L’an dernier, « notre besoin de consolation », émotion, réflexion. moments délicats.

Vendredi soir, « lendemains de fête ».

Coup de poing. Cul vissé au fauteuil à la fin de la représentation. Pas pu rester à la rencontre après. Pourtant, j’aime ces moments de dialogue avec ceux qui étaient sur la scène.
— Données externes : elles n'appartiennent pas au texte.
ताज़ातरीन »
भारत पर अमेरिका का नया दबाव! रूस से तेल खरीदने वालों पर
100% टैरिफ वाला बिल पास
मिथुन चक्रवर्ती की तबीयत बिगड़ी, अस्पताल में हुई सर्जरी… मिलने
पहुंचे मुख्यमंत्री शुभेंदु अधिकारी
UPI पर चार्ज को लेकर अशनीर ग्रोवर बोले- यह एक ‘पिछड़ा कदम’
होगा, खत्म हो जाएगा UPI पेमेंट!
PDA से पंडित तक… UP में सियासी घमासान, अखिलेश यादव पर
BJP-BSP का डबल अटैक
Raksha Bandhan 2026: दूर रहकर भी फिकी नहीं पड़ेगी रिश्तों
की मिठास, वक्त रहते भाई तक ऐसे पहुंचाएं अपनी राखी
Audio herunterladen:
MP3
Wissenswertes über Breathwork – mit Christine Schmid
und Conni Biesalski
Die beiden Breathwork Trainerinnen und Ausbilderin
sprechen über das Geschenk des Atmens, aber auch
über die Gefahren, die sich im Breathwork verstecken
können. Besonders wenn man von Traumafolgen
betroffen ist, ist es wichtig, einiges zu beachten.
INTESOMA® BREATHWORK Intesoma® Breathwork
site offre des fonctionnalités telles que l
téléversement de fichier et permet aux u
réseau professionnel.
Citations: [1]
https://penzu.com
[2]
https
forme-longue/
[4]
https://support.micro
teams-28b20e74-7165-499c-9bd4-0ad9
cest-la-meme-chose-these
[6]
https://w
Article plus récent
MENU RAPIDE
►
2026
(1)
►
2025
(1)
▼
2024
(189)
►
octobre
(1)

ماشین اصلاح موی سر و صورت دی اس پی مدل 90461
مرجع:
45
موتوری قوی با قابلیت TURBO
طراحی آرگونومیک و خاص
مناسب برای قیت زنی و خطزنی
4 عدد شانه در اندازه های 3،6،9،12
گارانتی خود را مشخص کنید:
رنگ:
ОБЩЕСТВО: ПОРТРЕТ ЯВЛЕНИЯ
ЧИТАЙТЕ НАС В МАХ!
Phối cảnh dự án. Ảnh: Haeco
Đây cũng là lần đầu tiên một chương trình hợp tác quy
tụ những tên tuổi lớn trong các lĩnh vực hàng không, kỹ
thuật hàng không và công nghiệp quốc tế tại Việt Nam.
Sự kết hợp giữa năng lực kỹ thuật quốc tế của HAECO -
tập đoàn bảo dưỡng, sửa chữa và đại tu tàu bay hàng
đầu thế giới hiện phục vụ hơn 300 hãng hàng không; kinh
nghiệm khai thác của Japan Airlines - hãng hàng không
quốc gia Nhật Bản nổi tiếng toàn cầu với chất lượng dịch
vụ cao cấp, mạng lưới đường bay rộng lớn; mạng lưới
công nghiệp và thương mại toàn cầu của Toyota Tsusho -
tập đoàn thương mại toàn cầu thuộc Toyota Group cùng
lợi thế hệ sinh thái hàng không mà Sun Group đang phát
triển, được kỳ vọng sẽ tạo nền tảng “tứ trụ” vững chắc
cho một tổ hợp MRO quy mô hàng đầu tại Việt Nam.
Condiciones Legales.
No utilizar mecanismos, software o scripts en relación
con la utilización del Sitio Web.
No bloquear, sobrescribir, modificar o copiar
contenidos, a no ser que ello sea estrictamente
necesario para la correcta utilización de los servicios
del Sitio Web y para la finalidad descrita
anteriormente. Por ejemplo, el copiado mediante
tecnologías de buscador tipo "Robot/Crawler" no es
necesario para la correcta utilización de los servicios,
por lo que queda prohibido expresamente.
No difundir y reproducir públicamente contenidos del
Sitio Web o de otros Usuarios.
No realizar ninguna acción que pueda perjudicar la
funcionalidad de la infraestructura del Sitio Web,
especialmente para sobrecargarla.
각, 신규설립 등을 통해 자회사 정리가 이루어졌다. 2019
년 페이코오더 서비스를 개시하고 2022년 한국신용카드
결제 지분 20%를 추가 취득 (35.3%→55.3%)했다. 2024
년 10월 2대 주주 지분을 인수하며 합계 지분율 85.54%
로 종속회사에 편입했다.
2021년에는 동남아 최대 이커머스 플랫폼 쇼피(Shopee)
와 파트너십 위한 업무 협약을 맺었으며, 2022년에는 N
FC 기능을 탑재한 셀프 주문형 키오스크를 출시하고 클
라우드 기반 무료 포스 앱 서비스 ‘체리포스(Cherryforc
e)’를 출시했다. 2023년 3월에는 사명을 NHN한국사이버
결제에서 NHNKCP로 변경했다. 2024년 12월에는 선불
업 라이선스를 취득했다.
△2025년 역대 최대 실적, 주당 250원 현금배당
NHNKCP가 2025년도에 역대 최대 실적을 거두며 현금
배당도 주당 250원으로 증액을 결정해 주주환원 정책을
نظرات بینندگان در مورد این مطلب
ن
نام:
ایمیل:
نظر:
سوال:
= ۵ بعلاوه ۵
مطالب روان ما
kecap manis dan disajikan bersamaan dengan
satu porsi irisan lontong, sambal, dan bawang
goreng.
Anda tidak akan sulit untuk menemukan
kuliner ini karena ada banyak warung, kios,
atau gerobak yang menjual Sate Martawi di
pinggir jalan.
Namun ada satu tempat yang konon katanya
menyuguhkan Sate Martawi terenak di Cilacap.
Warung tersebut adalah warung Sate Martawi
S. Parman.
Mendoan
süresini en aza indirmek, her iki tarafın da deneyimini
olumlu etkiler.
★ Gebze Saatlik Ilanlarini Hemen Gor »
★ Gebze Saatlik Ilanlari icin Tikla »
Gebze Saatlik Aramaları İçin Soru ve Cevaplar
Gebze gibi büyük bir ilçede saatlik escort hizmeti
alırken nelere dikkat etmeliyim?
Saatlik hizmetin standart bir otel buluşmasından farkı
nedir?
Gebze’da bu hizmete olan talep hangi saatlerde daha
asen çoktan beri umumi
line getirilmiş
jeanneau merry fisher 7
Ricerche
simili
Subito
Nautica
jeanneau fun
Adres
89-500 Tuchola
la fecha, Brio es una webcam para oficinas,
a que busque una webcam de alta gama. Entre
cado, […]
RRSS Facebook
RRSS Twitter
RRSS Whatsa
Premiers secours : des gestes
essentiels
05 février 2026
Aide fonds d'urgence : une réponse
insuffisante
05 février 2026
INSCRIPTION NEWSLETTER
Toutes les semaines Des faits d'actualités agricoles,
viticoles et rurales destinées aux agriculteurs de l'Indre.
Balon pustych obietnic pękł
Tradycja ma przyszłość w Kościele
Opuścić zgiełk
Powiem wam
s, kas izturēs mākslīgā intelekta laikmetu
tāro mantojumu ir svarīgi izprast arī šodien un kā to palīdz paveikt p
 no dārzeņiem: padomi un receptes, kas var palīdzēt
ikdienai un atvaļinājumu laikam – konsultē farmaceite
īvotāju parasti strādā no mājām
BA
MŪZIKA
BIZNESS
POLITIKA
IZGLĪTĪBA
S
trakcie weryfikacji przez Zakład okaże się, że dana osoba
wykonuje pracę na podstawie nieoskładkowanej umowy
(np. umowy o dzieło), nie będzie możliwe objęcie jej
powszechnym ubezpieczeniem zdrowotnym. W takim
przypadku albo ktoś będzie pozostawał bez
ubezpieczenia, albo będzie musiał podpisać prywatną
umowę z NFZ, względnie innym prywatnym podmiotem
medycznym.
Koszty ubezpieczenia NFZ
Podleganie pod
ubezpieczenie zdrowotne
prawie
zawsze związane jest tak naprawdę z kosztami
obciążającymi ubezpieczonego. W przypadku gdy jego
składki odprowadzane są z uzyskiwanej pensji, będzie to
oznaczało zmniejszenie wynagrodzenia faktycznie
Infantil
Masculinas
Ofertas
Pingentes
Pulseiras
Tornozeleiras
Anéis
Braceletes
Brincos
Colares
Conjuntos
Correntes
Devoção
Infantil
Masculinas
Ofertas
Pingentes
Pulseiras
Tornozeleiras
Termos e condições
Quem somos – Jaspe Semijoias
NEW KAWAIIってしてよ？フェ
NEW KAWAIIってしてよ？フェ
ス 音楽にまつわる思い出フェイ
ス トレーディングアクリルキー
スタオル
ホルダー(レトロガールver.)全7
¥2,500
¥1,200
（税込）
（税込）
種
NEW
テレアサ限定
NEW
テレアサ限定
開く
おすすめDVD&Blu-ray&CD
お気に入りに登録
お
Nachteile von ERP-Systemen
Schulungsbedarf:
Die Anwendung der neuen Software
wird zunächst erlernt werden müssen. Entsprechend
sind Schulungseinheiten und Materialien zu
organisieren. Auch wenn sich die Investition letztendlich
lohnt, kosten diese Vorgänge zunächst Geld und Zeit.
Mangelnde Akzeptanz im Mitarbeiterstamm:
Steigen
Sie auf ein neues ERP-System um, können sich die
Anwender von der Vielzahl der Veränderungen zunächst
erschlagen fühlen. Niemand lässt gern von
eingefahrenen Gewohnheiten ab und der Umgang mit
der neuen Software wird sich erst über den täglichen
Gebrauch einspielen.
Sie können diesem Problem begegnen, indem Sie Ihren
Trop frais. Émotions à vif. Un texte, une mise en scène, le jeu des comédiens télescopent la réalité.  Mon père. Même prénom que le vieil homme incarné sur scène. Dégringolade des derniers mois. Et là, impression de le voir se débattre sur la scène. Se perdre et se retrouver. Chercher son chemin dans le labyrinthe de sa mémoire massacrée. A la recherche de mains, de sourires auxquels s’accrocher pour ralentir le naufrage, pour ne pas sombrer totalement. Mais regards et souvenirs se croisent entre passé et présent. Ne restent que quelques rares moments de « maintenant » quand l’émotion est là, quand la sensualité est plus forte que l’oubli qui submerge. Détresse de Marie aussi. Amour inconditionnel de la vie. Quand leurs corps se souviennent et s’agrippent l’un à l’autre. Et pourtant… Marie qui siffle… Beauté sauvage et crue de la mise en scène, violence et douceur mêlées, sensualité primitive qui jaillit et appelle de nouvelles caresses.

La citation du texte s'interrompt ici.